→ **Task goal**
Please show every line from the entries that carries the word "WithAndroidApp".

Page-level text extractions
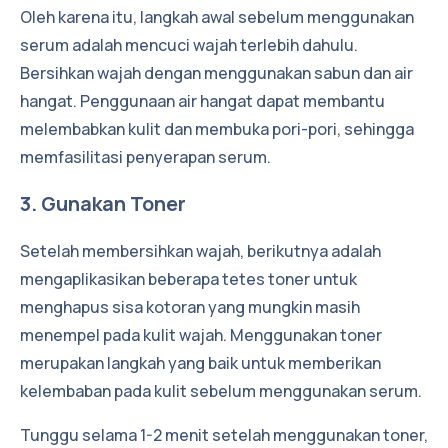
Oleh karena itu, langkah awal sebelum menggunakan
serum adalah mencuci wajah terlebih dahulu.
Bersihkan wajah dengan menggunakan sabun dan air
hangat. Penggunaan air hangat dapat membantu
melembabkan kulit dan membuka pori-pori, sehingga
memfasilitasi penyerapan serum.
3. Gunakan Toner
Setelah membersihkan wajah, berikutnya adalah
mengaplikasikan beberapa tetes toner untuk
menghapus sisa kotoran yang mungkin masih
menempel pada kulit wajah. Menggunakan toner
merupakan langkah yang baik untuk memberikan
kelembaban pada kulit sebelum menggunakan serum.
Tunggu selama 1-2 menit setelah menggunakan toner,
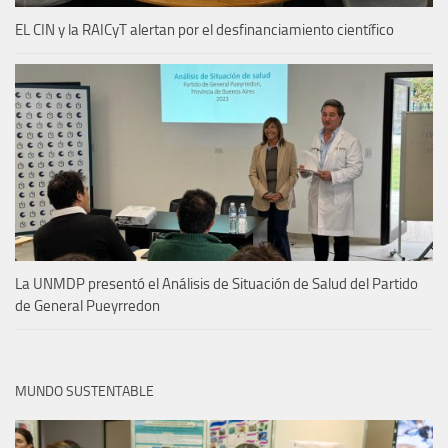
EL CIN y la RAICyT alertan por el desfinanciamiento científico
La UNMDP presentó el Análisis de Situación de Salud del Partido
de General Pueyrredon
MUNDO SUSTENTABLE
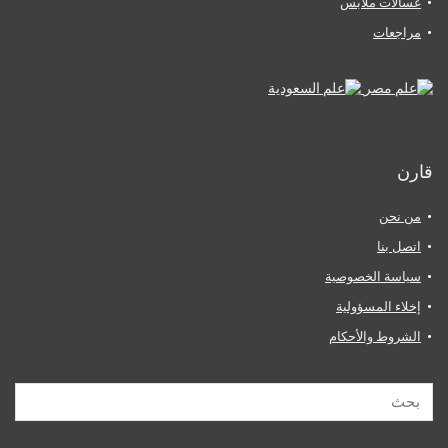
غسالات ملابس
مراجعات
قارن
من نحن
اتصل بنا
سياسة الخصوصية
إخلاء المسؤولية
الشروط والأحكام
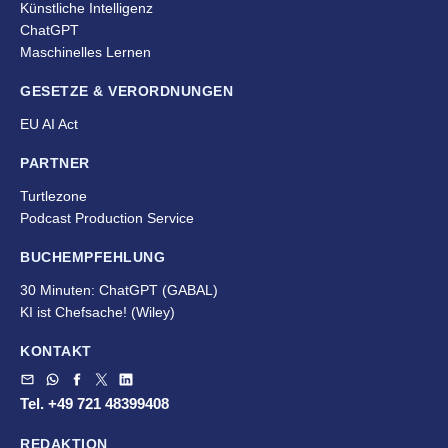
Künstliche Intelligenz
ChatGPT
Maschinelles Lernen
GESETZE & VERORDNUNGEN
EU AI Act
PARTNER
Turtlezone
Podcast Production Service
BUCHEMPFEHLUNG
30 Minuten: ChatGPT (GABAL)
KI ist Chefsache!
(Wiley)
KONTAKT
Tel. +49 721 48399408
REDAKTION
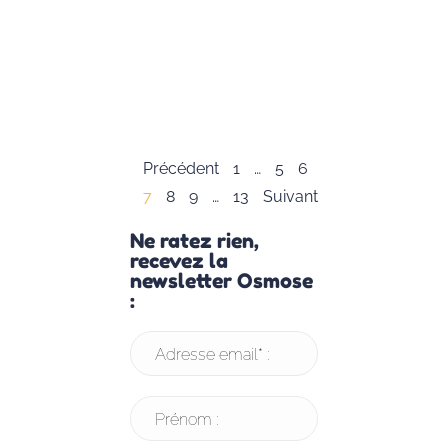
Marshall B.
Rosenberg, qui n
autre que
“l’inventeur” de
Lire la suite »
Précédent
1
…
5
6
7
8
9
…
13
Suivant
Ne ratez rien,
recevez la
newsletter Osmose
:
Adresse email* :
Prénom :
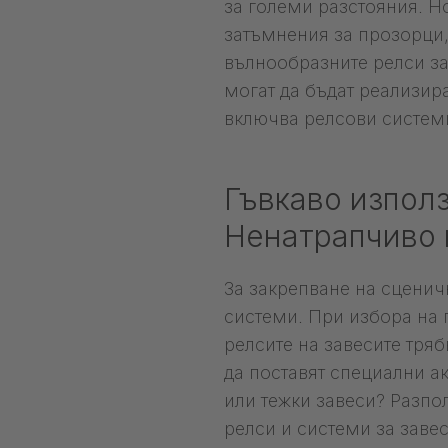
за големи разстояния. Н
затъмнения за прозорци,
вълнообразните релси з
могат да бъдат реализир
включва релсови системи
Гъвкаво изпол
Ненатрапчиво 
За закрепване на сценич
системи. При избора на
релсите на завесите тря
да поставят специални а
или тежки завеси? Разпо
релси и системи за завес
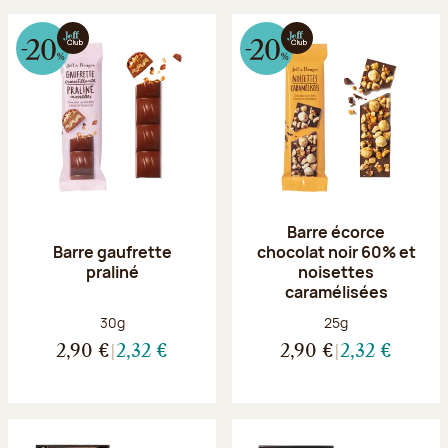
Barre écorce
Barre gaufrette
chocolat noir 60% et
praliné
noisettes
caramélisées
Poids net :
Poids net :
30g
25g
2,90 €
2,32 €
2,90 €
2,32 €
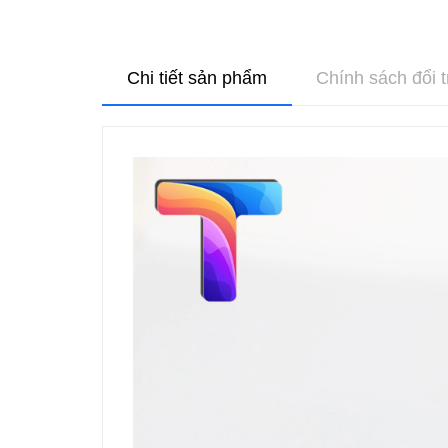
Chi tiết sản phẩm
Chính sách đổi t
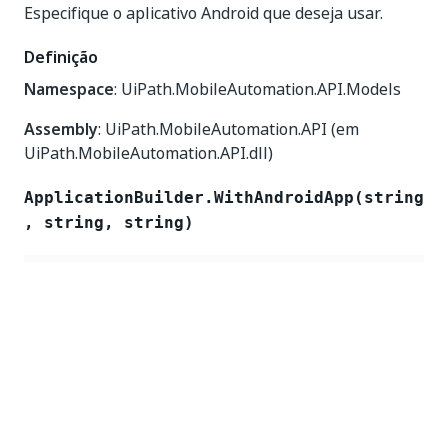
Especifique o aplicativo Android que deseja usar.
Definição
Namespace
: UiPath.MobileAutomation.API.Models
Assembly
: UiPath.MobileAutomation.API (em
UiPath.MobileAutomation.API.dll)
ApplicationBuilder.WithAndroidApp(string
, string, string)
WithAndroidApp
(
	string appUrl
,
	string appPackage 
=
null
,
	string appActivity 
=
null
)
String
: The app location.
appUrl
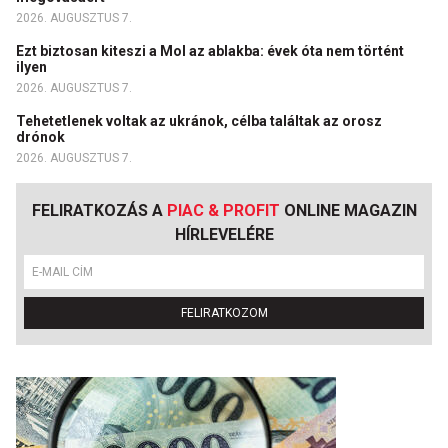
2026. AUGUSZTUS 7.
Ezt biztosan kiteszi a Mol az ablakba: évek óta nem történt
ilyen
2026. AUGUSZTUS 7.
Tehetetlenek voltak az ukránok, célba találtak az orosz
drónok
2026. AUGUSZTUS 7.
FELIRATKOZÁS A
PIAC & PROFIT
ONLINE MAGAZIN
HÍRLEVELÉRE
FELIRATKOZOM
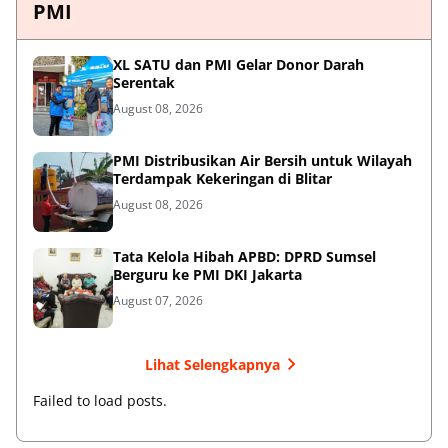
PMI
XL SATU dan PMI Gelar Donor Darah
Serentak
August 08, 2026
PMI Distribusikan Air Bersih untuk Wilayah
Terdampak Kekeringan di Blitar
August 08, 2026
Tata Kelola Hibah APBD: DPRD Sumsel
Berguru ke PMI DKI Jakarta
August 07, 2026
Lihat Selengkapnya
Failed to load posts.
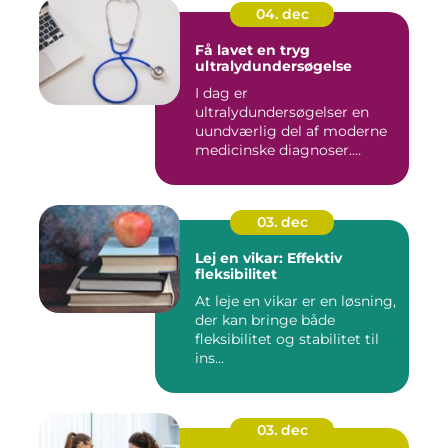
04. dec
Få lavet en tryg
ultralydundersøgelse
I dag er
ultralydundersøgelser en
uundværlig del af moderne
medicinske diagnoser.
Denne...
03. dec
Lej en vikar: Effektiv
fleksibilitet
At leje en vikar er en løsning,
der kan bringe både
fleksibilitet og stabilitet til
ins...
03. dec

→ **Task result**
ApplicationBuilder.WithAndroidApp(string
WithAndroidApp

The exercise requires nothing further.